Friend or Foe? CIMM Could Create Competition for Nielsen

Friday, Sep 11, 2009

Courtney Huckabay

 

Amid small-town gossip, rumor mills in motion and nosy nay-sayers, the dust swirled and then cleared for a new media measurement team to ride its horse into town yesterday. The new kid in town is the Coalition for Innovative Media Measurement — and this kid’s posse includes 14 of the most-wanted broadcast networks, media buyers and advertisers. Ad Town is in a tizzy and I was wondering how you feel about it.

The CIMM’s primary focus is to develop new methodologies for audience measurement across digital and traditional media platforms. The organization is talking big about accuracy, currency, relevancy and expediency, but can it walk the walk fast enough for supporters? I mean, they’ve been “organizing” since February. And the CIMM’s Request for Proposal states, “We are agnostic as to who will supply us with this data; the field is open, but we need these forward-looking metrics, adequate to the high standards of trading and post-evaluation, within the next 3-5 years.” What?

Don’t even get me started on the ethical boundaries the CIMM pushes. Although I like the idea of several different perspectives being involved in the Coalition, can we really trust ratings about CBS shows when that very network’s dollars are behind the research? The Coalition’s members are all citing other successful European Joint Industry Committees as examples and models  for this kind of organization. I’m just not so sure that we Americans are that progressive (yet). For goodness sakes, we as a nation can’t even come to terms with the idea of a Universal Health Care System! But I’m also a proponent of a little healthy competition, and even though Coalition execs are saying they want to work WITH Nielsen, it should give the old sheriff in Ad Town a run for his money.

What’s really interesting is that The Live Feed says the CIMM will make its survey results publicly available. I can’t wait to see all these! Oh wait, it’ll take 5 years. But I’m sure it takes some real time to track viewers across all platforms – conventional TV, online and mobile. If only the CIMM could tell us how they will do it! Then I will appreciate all the intricacies and time constraints. Oh wait, the Coalition stopped short of announcing specific plans and processes for doing that. Just what have they been doing this whole time then?

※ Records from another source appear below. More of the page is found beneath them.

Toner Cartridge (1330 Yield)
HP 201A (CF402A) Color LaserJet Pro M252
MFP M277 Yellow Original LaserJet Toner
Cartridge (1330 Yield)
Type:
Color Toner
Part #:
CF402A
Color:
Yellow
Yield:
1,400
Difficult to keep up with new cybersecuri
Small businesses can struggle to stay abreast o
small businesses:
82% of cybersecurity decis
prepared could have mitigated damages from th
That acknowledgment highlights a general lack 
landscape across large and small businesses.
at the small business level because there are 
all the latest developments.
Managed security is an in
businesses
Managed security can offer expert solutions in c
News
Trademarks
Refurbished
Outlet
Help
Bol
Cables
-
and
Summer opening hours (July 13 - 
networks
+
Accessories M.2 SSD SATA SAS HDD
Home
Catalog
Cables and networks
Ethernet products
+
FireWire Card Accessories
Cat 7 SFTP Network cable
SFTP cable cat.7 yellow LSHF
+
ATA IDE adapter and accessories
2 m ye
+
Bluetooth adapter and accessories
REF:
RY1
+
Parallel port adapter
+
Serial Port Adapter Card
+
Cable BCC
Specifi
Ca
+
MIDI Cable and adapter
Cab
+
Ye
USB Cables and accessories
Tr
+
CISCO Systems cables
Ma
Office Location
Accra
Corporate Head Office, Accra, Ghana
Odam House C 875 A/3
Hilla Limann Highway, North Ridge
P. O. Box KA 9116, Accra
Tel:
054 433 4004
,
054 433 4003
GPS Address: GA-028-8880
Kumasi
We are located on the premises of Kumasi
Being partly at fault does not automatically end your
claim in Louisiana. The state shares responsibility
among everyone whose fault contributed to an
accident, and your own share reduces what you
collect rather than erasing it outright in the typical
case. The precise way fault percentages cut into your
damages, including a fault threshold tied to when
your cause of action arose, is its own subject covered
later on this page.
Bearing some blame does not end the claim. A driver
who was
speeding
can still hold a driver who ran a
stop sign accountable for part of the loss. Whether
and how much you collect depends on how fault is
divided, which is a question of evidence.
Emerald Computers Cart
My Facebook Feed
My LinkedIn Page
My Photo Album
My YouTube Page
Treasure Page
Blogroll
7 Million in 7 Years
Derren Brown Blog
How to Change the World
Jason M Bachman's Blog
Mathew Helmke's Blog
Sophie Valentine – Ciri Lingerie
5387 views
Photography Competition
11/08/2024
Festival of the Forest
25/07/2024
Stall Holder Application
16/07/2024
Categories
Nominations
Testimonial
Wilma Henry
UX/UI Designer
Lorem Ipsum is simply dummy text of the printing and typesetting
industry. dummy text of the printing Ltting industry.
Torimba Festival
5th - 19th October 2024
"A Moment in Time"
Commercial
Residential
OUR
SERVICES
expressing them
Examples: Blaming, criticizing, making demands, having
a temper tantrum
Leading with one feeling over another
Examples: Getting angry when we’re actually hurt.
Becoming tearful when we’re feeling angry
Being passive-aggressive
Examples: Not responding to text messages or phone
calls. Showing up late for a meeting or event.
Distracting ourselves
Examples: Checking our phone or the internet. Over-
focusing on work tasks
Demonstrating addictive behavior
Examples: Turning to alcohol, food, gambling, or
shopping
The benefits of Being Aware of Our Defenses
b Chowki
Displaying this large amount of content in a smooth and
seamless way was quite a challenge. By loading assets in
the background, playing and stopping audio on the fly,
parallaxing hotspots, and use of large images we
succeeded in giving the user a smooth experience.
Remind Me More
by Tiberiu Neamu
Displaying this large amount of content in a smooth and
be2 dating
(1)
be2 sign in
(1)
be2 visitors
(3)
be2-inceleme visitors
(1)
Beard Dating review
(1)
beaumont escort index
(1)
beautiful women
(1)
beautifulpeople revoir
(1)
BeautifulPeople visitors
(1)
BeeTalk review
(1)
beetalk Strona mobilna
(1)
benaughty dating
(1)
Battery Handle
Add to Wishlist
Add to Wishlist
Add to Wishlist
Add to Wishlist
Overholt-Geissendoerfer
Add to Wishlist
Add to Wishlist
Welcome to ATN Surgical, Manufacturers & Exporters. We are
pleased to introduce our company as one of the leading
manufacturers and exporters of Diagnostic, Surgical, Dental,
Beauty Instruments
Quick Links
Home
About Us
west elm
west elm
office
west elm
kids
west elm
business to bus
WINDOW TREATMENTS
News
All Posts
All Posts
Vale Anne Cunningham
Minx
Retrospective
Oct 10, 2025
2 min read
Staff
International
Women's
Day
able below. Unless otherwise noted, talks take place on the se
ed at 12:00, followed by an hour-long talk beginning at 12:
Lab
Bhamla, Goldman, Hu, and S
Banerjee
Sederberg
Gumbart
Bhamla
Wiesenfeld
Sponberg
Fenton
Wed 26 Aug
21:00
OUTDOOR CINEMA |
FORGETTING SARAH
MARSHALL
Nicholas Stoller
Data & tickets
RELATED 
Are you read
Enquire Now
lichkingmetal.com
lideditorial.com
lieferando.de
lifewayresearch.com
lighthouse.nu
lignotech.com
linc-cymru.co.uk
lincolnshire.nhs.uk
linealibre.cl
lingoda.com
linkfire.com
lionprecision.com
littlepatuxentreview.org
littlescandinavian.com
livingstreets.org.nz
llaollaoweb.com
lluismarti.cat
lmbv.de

For the sake of results, I really do hope they can achieve their lofty goals. It would be a new level of trust and a whole new world for media measurement. It’s truly exciting. I just hope the gun-slingers don’t have to shoot it out.

The cowboys and buckaroos include: Time Warner, Disney-ABC Television Group and Disney Media Networks, Interpublic Group’s Mediabrands, News Corp., Viacom, Starcom MediaVest Group Worldwide, Procter & Gamble, Unilever, AT&T, WPP Group (GroupM), CBS Paramount Network Television Entertainment Group, Omnicom Media Group, Discovery Communications and NBC Universal.